_DESCRIPTION OF THE TASK_
What is needed is a word-for-word copy of all the entries, minus the pictures.

_WORKING DATA_
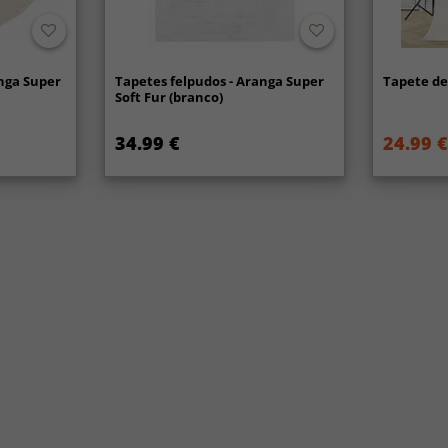
nga Super
Tapetes felpudos - Aranga Super
Tapete de 
Soft Fur (branco)
34.99 €
24.99 €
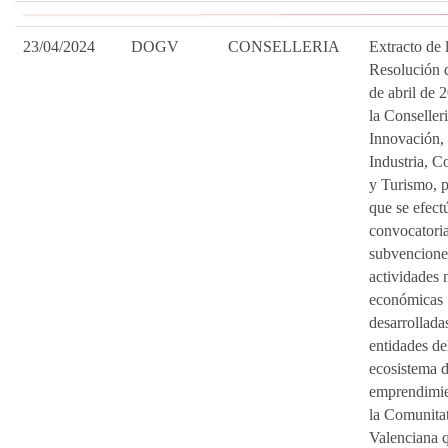
23/04/2024
DOGV
CONSELLERIA
Extracto de 
Resolución 
de abril de 
la Conseller
Innovación,
Industria, C
y Turismo, p
que se efect
convocatori
subvencione
actividades 
económicas
desarrollada
entidades de
ecosistema 
emprendimie
la Comunita
Valenciana 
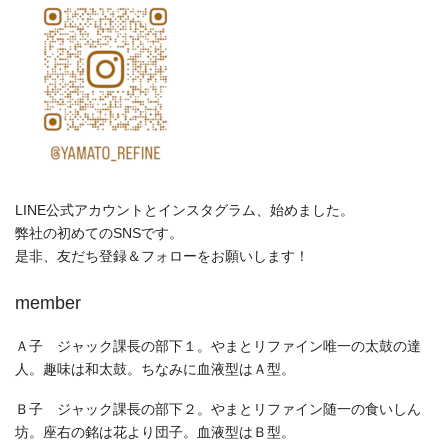
LINE公式アカウントとインスタグラム、始めました。
弊社の初めてのSNSです。
是非、友だち登録＆フォローをお願いします！
member
Ａ子 ジャック課長の部下１。やまとリファイン唯一の太鼓の達
人。趣味は和太鼓。ちなみに血液型はＡ型。
Ｂ子 ジャック課長の部下２。やまとリファイン随一の食いしん
坊。座右の銘は花より団子。血液型はＢ型。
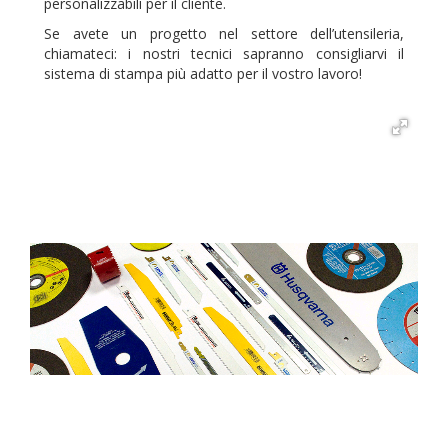
personalizzabili per il cliente.
Se avete un progetto nel settore dell’utensileria,
chiamateci: i nostri tecnici sapranno consigliarvi il
sistema di stampa più adatto per il vostro lavoro!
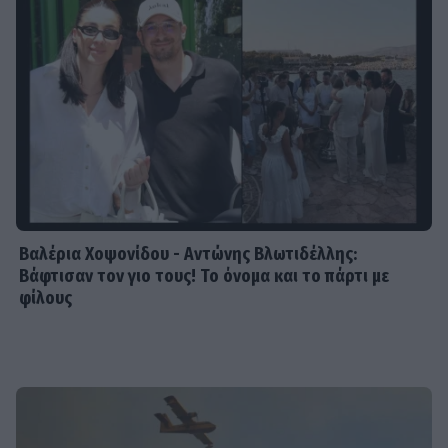
Βαλέρια Χοψονίδου - Αντώνης Βλωτιδέλλης:
Βάφτισαν τον γιο τους! Το όνομα και το πάρτι με
φίλους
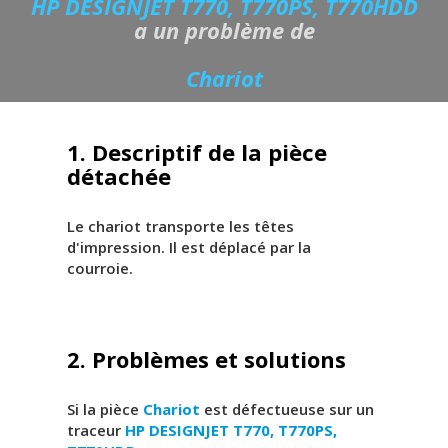
HP DESIGNJET T770, T770PS, T770HDD
a un problème de
Chariot
1. Descriptif de la pièce
détachée
Le chariot transporte les têtes
d'impression. Il est déplacé par la
courroie.
2. Problèmes et solutions
Si la pièce
Chariot
est défectueuse sur un
traceur
HP DESIGNJET T770, T770PS,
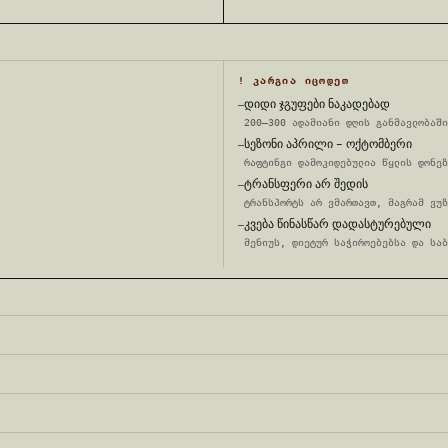
! ᲙᲐᲠᲒᲘᲐ ᲘᲪᲝᲓᲔᲗ
დიდი ჯგუფები ნაკადებად
—
200–300 ადამიანი დღის განმავლობაში
სეზონი აპრილი – ოქტომბერი
—
რაფტინგი დამოკიდებულია წყლის დონეზ
ტრანსფერი არ შედის
—
ტრანსპორტს არ ვმართავთ, მაგრამ ვუზ
კვება წინასწარ დადასტურებული
—
მენიუს, დიეტურ საჭიროებებსა და საბ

_RESPONSE TO THIS EXERCISE_
nga Super
Tapetes felpudos - Aranga Super
Tapete de 
Soft Fur (branco)
34.99 €
24.99 €
23/04/2024
DOGV
CONSELLERIA
Extracto de 
Resolución 
de abril de 
la Conseller
Innovación,
Industria, C
y Turismo, p
que se efect
convocatori
subvencione
actividades 
económicas
desarrollada
entidades de
ecosistema 
emprendimie
la Comunita
Valenciana 
LINE公式アカウントとインスタグラム、始めました。
弊社の初めてのSNSです。
是非、友だち登録＆フォローをお願いします！
member
Ａ子 ジャック課長の部下１。やまとリファイン唯一の太鼓の達
人。趣味は和太鼓。ちなみに血液型はＡ型。
Ｂ子 ジャック課長の部下２。やまとリファイン随一の食いしん
坊。座右の銘は花より団子。血液型はＢ型。
personalizzabili per il cliente.
Se avete un progetto nel settore dell’utensileria,
chiamateci: i nostri tecnici sapranno consigliarvi il
sistema di stampa più adatto per il vostro lavoro!
Βαλέρια Χοψονίδου - Αντώνης Βλωτιδέλλης:
Βάφτισαν τον γιο τους! Το όνομα και το πάρτι με
φίλους
HP DESIGNJET T770, T770PS, T770HDD
a un problème de
Chariot
1. Descriptif de la pièce
détachée
Le chariot transporte les têtes
d'impression. Il est déplacé par la
courroie.
2. Problèmes et solutions
Si la pièce
Chariot
est défectueuse sur un
traceur
HP DESIGNJET T770, T770PS,
! ᲙᲐᲠᲒᲘᲐ ᲘᲪᲝᲓᲔᲗ
დიდი ჯგუფები ნაკადებად
—
200–300 ადამიანი დღის განმავლობაში
სეზონი აპრილი – ოქტომბერი
—
რაფტინგი დამოკიდებულია წყლის დონეზ
ტრანსფერი არ შედის
—
ტრანსპორტს არ ვმართავთ, მაგრამ ვუზ
კვება წინასწარ დადასტურებული
—
მენიუს, დიეტურ საჭიროებებსა და საბ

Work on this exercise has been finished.